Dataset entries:
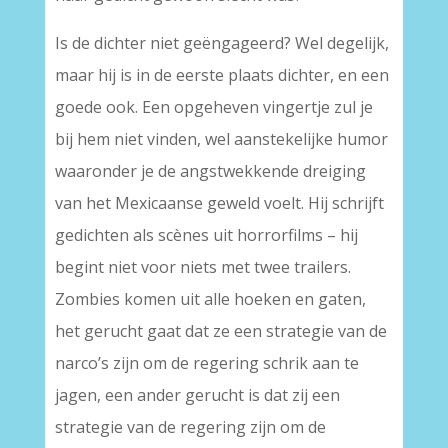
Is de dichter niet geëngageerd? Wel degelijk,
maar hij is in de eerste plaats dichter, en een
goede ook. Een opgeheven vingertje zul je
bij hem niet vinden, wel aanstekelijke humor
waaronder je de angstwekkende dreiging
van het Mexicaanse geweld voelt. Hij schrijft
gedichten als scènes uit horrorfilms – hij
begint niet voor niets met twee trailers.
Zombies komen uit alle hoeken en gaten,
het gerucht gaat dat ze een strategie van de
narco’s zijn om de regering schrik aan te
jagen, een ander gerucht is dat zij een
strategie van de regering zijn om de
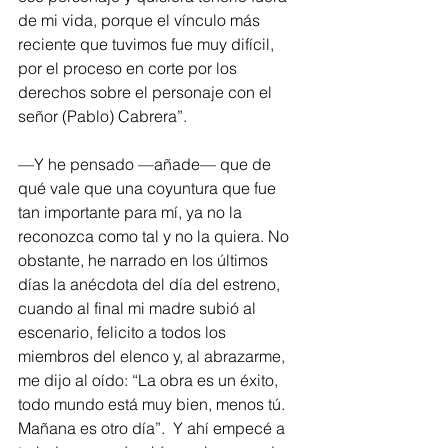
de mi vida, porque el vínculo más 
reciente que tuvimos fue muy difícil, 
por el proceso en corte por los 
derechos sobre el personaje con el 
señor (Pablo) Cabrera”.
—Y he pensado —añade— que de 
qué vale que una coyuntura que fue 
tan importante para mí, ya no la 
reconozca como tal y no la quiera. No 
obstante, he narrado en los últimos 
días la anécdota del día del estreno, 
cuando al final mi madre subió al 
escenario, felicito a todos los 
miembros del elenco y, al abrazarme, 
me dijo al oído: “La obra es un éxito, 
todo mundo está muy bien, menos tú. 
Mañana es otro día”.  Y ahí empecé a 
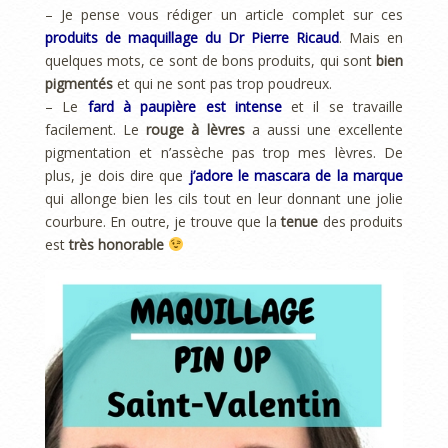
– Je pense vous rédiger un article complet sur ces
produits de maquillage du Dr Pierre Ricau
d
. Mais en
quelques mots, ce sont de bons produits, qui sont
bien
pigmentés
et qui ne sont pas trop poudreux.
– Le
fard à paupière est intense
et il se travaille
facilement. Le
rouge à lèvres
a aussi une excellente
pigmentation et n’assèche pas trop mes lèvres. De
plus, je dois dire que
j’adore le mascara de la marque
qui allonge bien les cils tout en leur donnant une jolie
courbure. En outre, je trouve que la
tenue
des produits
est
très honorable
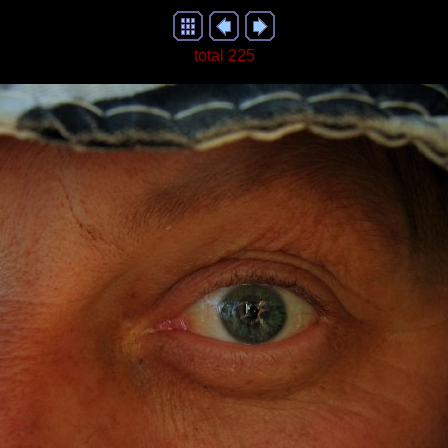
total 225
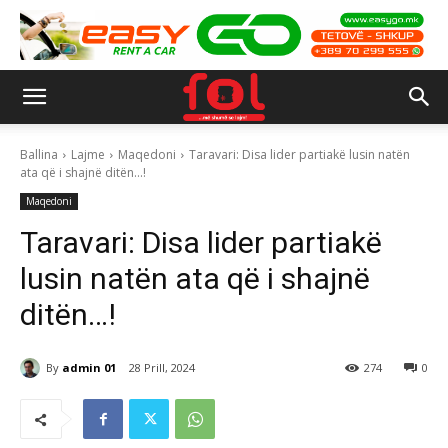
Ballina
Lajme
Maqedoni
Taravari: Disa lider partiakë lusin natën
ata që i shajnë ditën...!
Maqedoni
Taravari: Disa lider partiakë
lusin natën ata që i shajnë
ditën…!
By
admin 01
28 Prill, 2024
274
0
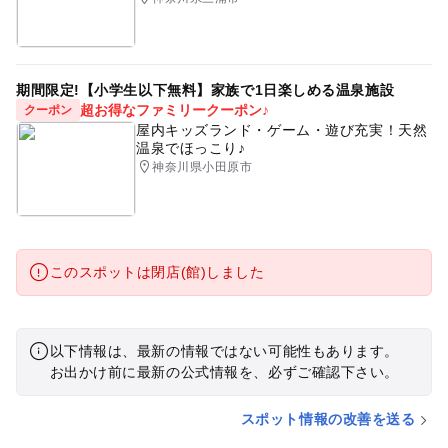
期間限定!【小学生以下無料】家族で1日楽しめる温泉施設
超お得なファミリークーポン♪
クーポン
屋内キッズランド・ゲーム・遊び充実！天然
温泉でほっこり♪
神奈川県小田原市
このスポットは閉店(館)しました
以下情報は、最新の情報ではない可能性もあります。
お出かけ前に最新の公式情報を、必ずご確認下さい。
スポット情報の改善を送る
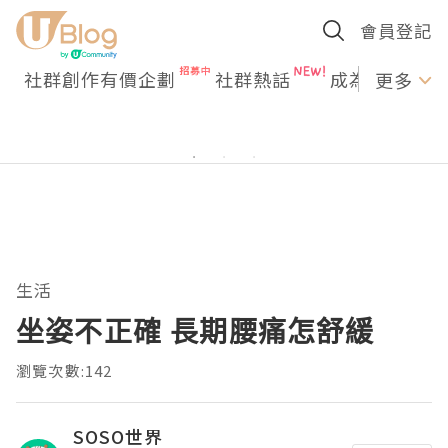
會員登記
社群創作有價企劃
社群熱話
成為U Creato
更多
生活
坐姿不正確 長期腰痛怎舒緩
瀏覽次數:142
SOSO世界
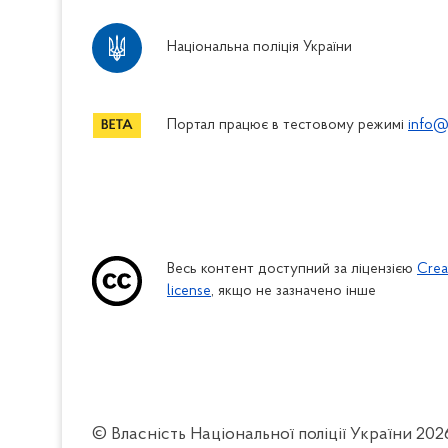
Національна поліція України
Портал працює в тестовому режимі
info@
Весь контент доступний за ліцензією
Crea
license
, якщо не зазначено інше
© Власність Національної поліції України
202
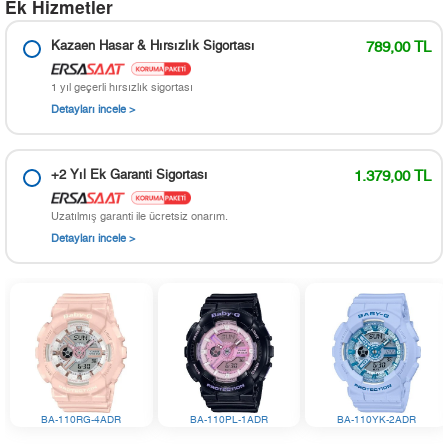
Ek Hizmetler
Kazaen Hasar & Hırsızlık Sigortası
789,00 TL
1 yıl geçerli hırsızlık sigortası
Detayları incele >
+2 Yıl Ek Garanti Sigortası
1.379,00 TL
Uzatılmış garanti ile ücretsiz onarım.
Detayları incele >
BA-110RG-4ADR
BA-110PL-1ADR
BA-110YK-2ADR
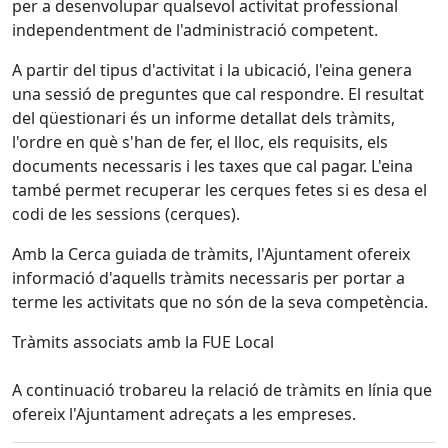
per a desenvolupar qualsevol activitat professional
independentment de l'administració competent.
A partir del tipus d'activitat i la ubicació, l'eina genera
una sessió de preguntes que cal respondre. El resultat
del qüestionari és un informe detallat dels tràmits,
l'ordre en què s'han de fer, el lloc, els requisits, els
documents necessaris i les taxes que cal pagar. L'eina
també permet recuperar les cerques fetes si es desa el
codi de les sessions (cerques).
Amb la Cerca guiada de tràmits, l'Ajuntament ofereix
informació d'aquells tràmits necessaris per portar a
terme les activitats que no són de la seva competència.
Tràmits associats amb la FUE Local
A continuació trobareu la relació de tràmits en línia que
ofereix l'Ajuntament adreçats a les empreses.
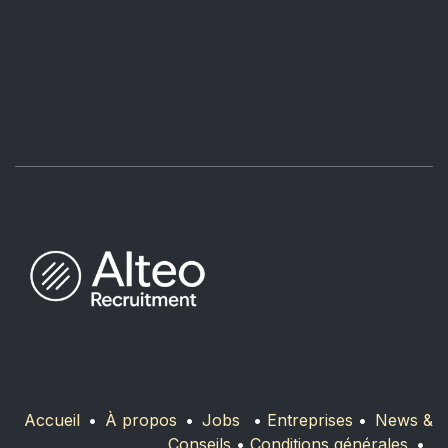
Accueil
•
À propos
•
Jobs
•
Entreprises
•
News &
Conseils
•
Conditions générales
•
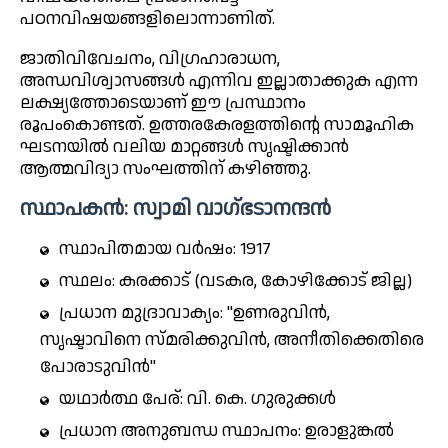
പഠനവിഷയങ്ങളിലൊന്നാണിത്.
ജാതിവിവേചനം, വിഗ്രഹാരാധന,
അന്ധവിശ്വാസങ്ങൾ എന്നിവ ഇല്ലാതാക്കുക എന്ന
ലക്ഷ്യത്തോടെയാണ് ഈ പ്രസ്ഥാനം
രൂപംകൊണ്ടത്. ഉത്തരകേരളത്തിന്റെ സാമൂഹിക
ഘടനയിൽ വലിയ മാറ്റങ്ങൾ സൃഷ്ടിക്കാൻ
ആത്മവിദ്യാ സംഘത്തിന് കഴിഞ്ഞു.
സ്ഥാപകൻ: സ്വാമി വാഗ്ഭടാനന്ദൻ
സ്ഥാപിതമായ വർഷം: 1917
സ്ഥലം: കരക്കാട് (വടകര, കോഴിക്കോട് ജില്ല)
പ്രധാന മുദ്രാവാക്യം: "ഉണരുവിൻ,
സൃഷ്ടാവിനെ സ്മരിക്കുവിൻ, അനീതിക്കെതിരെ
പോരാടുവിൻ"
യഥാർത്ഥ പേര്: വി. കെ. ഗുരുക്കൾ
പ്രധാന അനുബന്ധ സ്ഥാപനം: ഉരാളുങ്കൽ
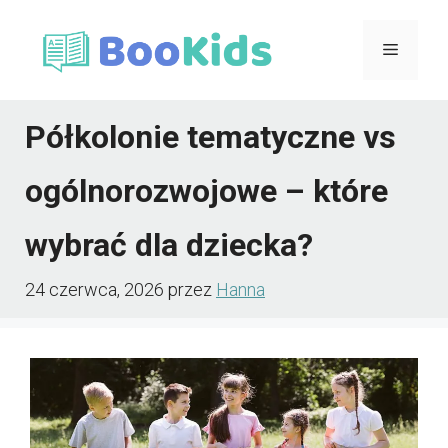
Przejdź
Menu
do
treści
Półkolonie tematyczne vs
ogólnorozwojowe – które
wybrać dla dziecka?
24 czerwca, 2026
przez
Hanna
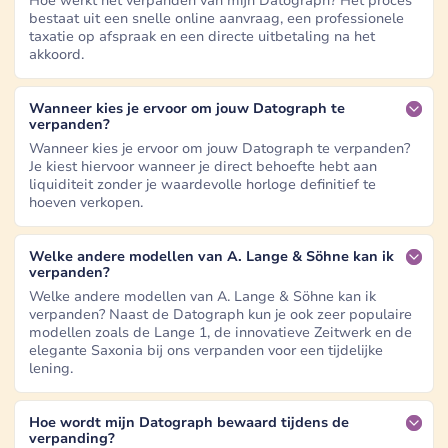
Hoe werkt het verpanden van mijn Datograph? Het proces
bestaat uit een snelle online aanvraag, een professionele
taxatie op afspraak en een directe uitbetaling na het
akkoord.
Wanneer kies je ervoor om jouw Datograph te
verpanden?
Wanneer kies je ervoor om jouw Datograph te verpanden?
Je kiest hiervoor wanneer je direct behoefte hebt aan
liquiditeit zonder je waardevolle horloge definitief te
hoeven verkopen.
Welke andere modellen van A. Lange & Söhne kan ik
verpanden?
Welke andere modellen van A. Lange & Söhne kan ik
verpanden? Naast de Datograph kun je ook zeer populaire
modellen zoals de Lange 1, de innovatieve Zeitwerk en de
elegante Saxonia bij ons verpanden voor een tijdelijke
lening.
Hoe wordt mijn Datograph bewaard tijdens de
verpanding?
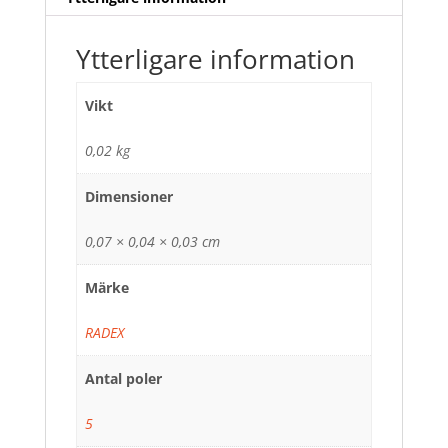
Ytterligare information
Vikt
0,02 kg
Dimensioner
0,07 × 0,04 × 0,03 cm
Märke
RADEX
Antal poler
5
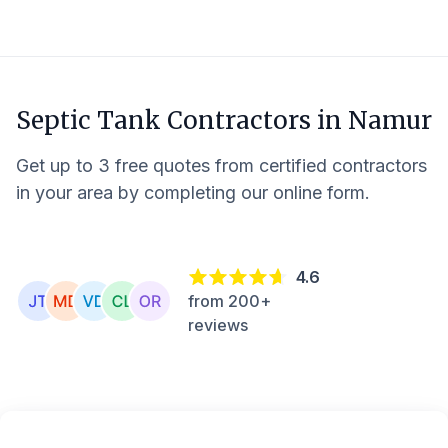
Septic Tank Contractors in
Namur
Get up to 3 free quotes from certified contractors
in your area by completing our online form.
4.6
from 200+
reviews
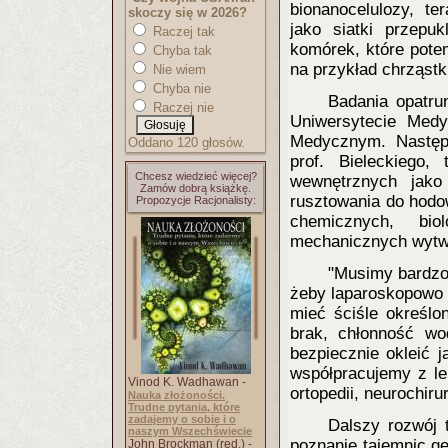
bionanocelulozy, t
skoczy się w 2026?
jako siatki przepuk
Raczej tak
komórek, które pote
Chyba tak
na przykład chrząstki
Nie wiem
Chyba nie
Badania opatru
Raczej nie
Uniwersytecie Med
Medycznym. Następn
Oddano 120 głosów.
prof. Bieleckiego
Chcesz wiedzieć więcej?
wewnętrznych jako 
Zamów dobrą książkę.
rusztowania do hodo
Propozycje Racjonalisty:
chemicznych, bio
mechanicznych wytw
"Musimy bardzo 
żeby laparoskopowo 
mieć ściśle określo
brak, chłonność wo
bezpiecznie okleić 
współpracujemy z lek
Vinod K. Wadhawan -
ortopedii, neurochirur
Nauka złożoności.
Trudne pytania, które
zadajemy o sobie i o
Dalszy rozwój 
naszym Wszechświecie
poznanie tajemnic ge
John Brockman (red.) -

▸ Problem to work on
Write out the records above exactly. Pictures do not belong in the copy.

▸ Response area
Is de dichter niet geëngageerd? Wel degelijk,
maar hij is in de eerste plaats dichter, en een
goede ook. Een opgeheven vingertje zul je
bij hem niet vinden, wel aanstekelijke humor
waaronder je de angstwekkende dreiging
van het Mexicaanse geweld voelt. Hij schrijft
gedichten als scènes uit horrorfilms – hij
begint niet voor niets met twee trailers.
Zombies komen uit alle hoeken en gaten,
het gerucht gaat dat ze een strategie van de
narco’s zijn om de regering schrik aan te
jagen, een ander gerucht is dat zij een
strategie van de regering zijn om de
de mi vida, porque el vínculo más 
reciente que tuvimos fue muy difícil, 
por el proceso en corte por los 
derechos sobre el personaje con el 
señor (Pablo) Cabrera”.
—Y he pensado —añade— que de 
qué vale que una coyuntura que fue 
tan importante para mí, ya no la 
reconozca como tal y no la quiera. No 
obstante, he narrado en los últimos 
días la anécdota del día del estreno, 
cuando al final mi madre subió al 
escenario, felicito a todos los 
miembros del elenco y, al abrazarme, 
me dijo al oído: “La obra es un éxito, 
todo mundo está muy bien, menos tú. 
Mañana es otro día”.  Y ahí empecé a 
– Je pense vous rédiger un article complet sur ces
produits de maquillage du Dr Pierre Ricau
d
. Mais en
quelques mots, ce sont de bons produits, qui sont
bien
pigmentés
et qui ne sont pas trop poudreux.
– Le
fard à paupière est intense
et il se travaille
facilement. Le
rouge à lèvres
a aussi une excellente
pigmentation et n’assèche pas trop mes lèvres. De
plus, je dois dire que
j’adore le mascara de la marque
qui allonge bien les cils tout en leur donnant une jolie
courbure. En outre, je trouve que la
tenue
des produits
est
très honorable
total 225
Ballina
Lajme
Maqedoni
Taravari: Disa lider partiakë lusin natën
ata që i shajnë ditën...!
Maqedoni
Taravari: Disa lider partiakë
lusin natën ata që i shajnë
ditën…!
By
admin 01
28 Prill, 2024
274
0
期間限定!【小学生以下無料】家族で1日楽しめる温泉施設
超お得なファミリークーポン♪
クーポン
屋内キッズランド・ゲーム・遊び充実！天然
温泉でほっこり♪
神奈川県小田原市
このスポットは閉店(館)しました
以下情報は、最新の情報ではない可能性もあります。
お出かけ前に最新の公式情報を、必ずご確認下さい。
スポット情報の改善を送る
會員登記
社群創作有價企劃
社群熱話
成為U Creato
更多
生活
坐姿不正確 長期腰痛怎舒緩
瀏覽次數:142
SOSO世界
Національна поліція України
Портал працює в тестовому режимі
info@
Весь контент доступний за ліцензією
Crea
license
, якщо не зазначено інше
© Власність Національної поліції України
202
Ek Hizmetler
Kazaen Hasar & Hırsızlık Sigortası
789,00 TL
1 yıl geçerli hırsızlık sigortası
Detayları incele >
+2 Yıl Ek Garanti Sigortası
1.379,00 TL
Uzatılmış garanti ile ücretsiz onarım.
Detayları incele >
BA-110RG-4ADR
BA-110PL-1ADR
BA-110YK-2ADR
per a desenvolupar qualsevol activitat professional
independentment de l'administració competent.
A partir del tipus d'activitat i la ubicació, l'eina genera
una sessió de preguntes que cal respondre. El resultat
del qüestionari és un informe detallat dels tràmits,
l'ordre en què s'han de fer, el lloc, els requisits, els
documents necessaris i les taxes que cal pagar. L'eina
també permet recuperar les cerques fetes si es desa el
codi de les sessions (cerques).
Amb la Cerca guiada de tràmits, l'Ajuntament ofereix
informació d'aquells tràmits necessaris per portar a
terme les activitats que no són de la seva competència.
Tràmits associats amb la FUE Local
A continuació trobareu la relació de tràmits en línia que
ofereix l'Ajuntament adreçats a les empreses.
Accueil
•
À propos
•
Jobs
•
Entreprises
•
News &
Conseils
•
Conditions générales
•
പഠനവിഷയങ്ങളിലൊന്നാണിത്.
ജാതിവിവേചനം, വിഗ്രഹാരാധന,
അന്ധവിശ്വാസങ്ങൾ എന്നിവ ഇല്ലാതാക്കുക എന്ന
ലക്ഷ്യത്തോടെയാണ് ഈ പ്രസ്ഥാനം
രൂപംകൊണ്ടത്. ഉത്തരകേരളത്തിന്റെ സാമൂഹിക
ഘടനയിൽ വലിയ മാറ്റങ്ങൾ സൃഷ്ടിക്കാൻ
ആത്മവിദ്യാ സംഘത്തിന് കഴിഞ്ഞു.
സ്ഥാപകൻ: സ്വാമി വാഗ്ഭടാനന്ദൻ
സ്ഥാപിതമായ വർഷം: 1917
സ്ഥലം: കരക്കാട് (വടകര, കോഴിക്കോട് ജില്ല)
പ്രധാന മുദ്രാവാക്യം: "ഉണരുവിൻ,
സൃഷ്ടാവിനെ സ്മരിക്കുവിൻ, അനീതിക്കെതിരെ
പോരാടുവിൻ"
യഥാർത്ഥ പേര്: വി. കെ. ഗുരുക്കൾ
പ്രധാന അനുബന്ധ സ്ഥാപനം: ഉരാളുങ്കൽ
Przejdź
Menu
do
treści
Półkolonie tematyczne vs
ogólnorozwojowe – które
wybrać dla dziecka?
24 czerwca, 2026
przez
Hanna
Hoe werkt het verpanden van mijn Datograph? Het proces
bestaat uit een snelle online aanvraag, een professionele
taxatie op afspraak en een directe uitbetaling na het
akkoord.
Wanneer kies je ervoor om jouw Datograph te
verpanden?
Wanneer kies je ervoor om jouw Datograph te verpanden?
Je kiest hiervoor wanneer je direct behoefte hebt aan
liquiditeit zonder je waardevolle horloge definitief te
hoeven verkopen.
Welke andere modellen van A. Lange & Söhne kan ik
verpanden?
Welke andere modellen van A. Lange & Söhne kan ik
verpanden? Naast de Datograph kun je ook zeer populaire
modellen zoals de Lange 1, de innovatieve Zeitwerk en de
elegante Saxonia bij ons verpanden voor een tijdelijke
lening.
Hoe wordt mijn Datograph bewaard tijdens de
verpanding?
Ytterligare information
Vikt
0,02 kg
Dimensioner
0,07 × 0,04 × 0,03 cm
Märke
RADEX
Antal poler
5
Septic Tank Contractors in
Namur
Get up to 3 free quotes from certified contractors
in your area by completing our online form.
4.6
from 200+
reviews
bionanocelulozy, t
skoczy się w 2026?
jako siatki przepuk
Raczej tak
komórek, które pote
Chyba tak
na przykład chrząstki
Nie wiem
Chyba nie
Badania opatru
Raczej nie
Uniwersytecie Med
Medycznym. Następn
Oddano 120 głosów.
prof. Bieleckiego
Chcesz wiedzieć więcej?
wewnętrznych jako 
Zamów dobrą książkę.
rusztowania do hodo
Propozycje Racjonalisty:
chemicznych, bio
mechanicznych wytw
"Musimy bardzo 
żeby laparoskopowo 
mieć ściśle określo
brak, chłonność wo
bezpiecznie okleić 
współpracujemy z lek
Vinod K. Wadhawan -
ortopedii, neurochirur
Nauka złożoności.
Trudne pytania, które
zadajemy o sobie i o
Dalszy rozwój 
naszym Wszechświecie
poznanie tajemnic ge
John Brockman (red.) -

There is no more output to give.